Il est des moments dans la vie qui ont une subtile odeur de changement. Une odeur si fine qu’on la sent sans la comprendre vraiment. Il est de ces jours où, sans que ces personnes aient besoin d’explications, elles se savent vivre quelque chose d’important. Ces instants où leurs quotidiens prennent un tournant différent. Ceux qui font resurgir les souvenirs pour, si elles en sont prêtes, les guider sur le chemin qu’elles n’auraient jamais dû quitter. Sur la bonne voie. Et leur donner un avenir qui, sans tous ces fourvoiements, leur appartient véritablement. Bien évidemment, tout cela reste invisible mais apparent.

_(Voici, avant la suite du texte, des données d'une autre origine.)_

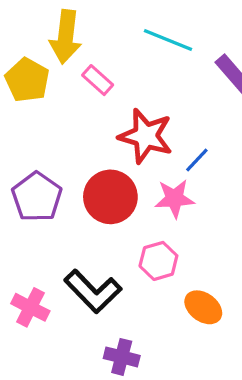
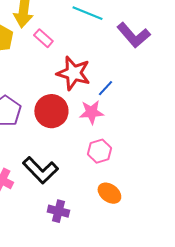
pink hexagon: (158, 261) -> (99, 151), moved
orange ellipse: (203, 307) -> (109, 193), moved

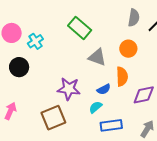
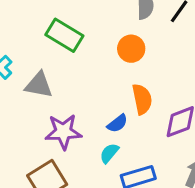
orange circle: (128, 49) -> (131, 49), moved
gray triangle: (97, 57) -> (39, 85), moved

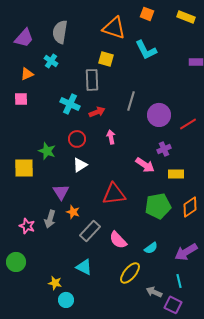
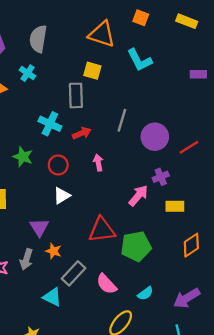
green star: (47, 151) -> (23, 157), moved
pink arrow: (145, 165) -> (138, 196), turned -84
green pentagon: (158, 206) -> (136, 246), moved
cyan triangle: (84, 267) -> (52, 297), moved

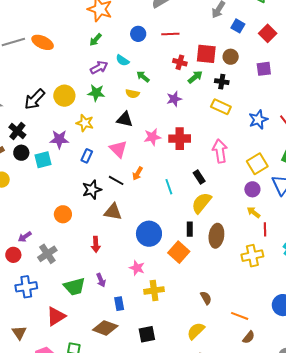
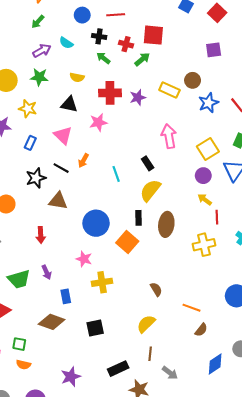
brown circle: (231, 57) -> (193, 80), moved
green arrow: (143, 77) -> (103, 58), moved
black cross: (222, 82) -> (99, 36), moved
purple star: (174, 99) -> (138, 97), moved
red cross: (180, 139) -> (110, 93), moved

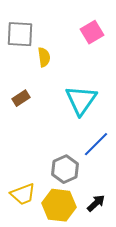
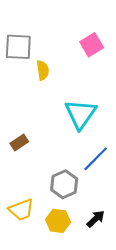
brown rectangle: (21, 98) -> (19, 142), moved
yellow hexagon: (59, 205) -> (58, 221), size x0.7

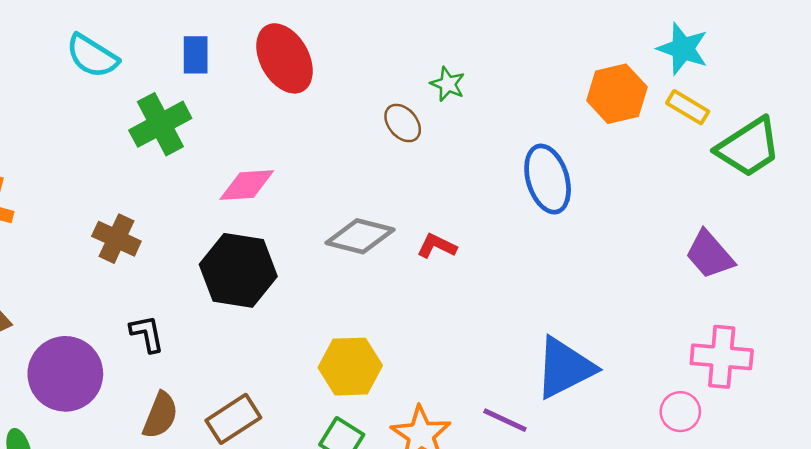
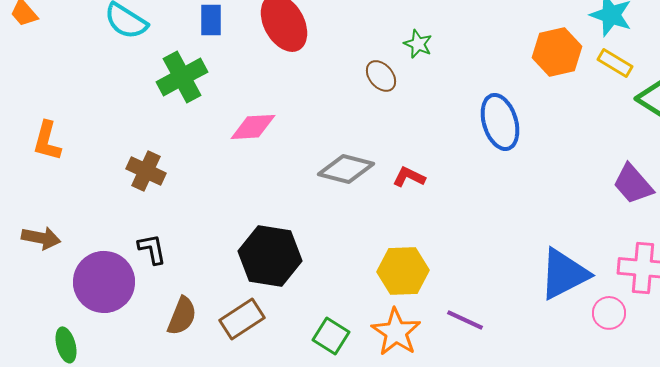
black hexagon: (238, 270) -> (270, 256), moved
black L-shape: (147, 334) -> (152, 249), moved
yellow hexagon: (350, 367) -> (403, 271), moved
blue triangle: (565, 368) -> (564, 274), moved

Tu appréhendes plus que quiconque cette journée. Au-dehors, comme pour t’achever, un ciel sans nuages, doublé d’un magnifique soleil qui, pour un début de matinée, tape fort. Après avoir longuement hésité, tu te décides enfin à sortir du lit, et manque de tomber. Baissant le regard, tu remarques ton plateau-repas de la veille. Ton réconfort composé de sucreries habituelles, de divers fruits tels qu’une pomme entamée, de chips. Et pour finir, un bol de céréales non terminé que tu viens donc de renverser. Effectivement, si l’on regarde à ta manière, il t’aurait mieux fallu rester couchée. À peine réveillée, mais déjà blasée, la jeune fille adorable que tu es se dirige vers la cuisine, tout en essayant de ne pas faire plus de dégâts. Une éponge en main, tu t’en retourne pour nettoyer son sol avant de véritablement te faire mal.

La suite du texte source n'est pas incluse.